# Requirement:
Produce an exact transcription of the data, with the images left out.

--

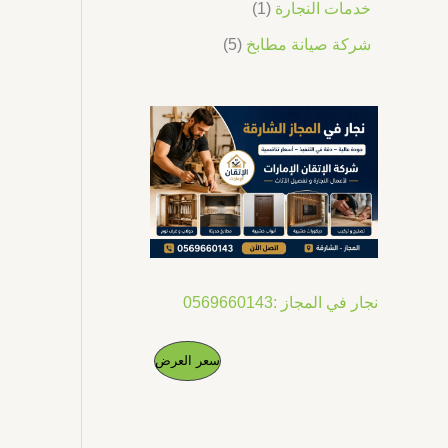
خدمات النجارة
1
شركة صيانة مطابخ
5
نجار في المجاز :0569660143
ا
ا
م
سعر العرض
ل
ل
س
س
ن
ع
ع
ر
ر
ت
ا
ا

--

# Worked solution:
خدمات النجارة
1
شركة صيانة مطابخ
5
نجار في المجاز :0569660143
ا
ا
م
سعر العرض
ل
ل
س
س
ن
ع
ع
ر
ر
ت
ا
ا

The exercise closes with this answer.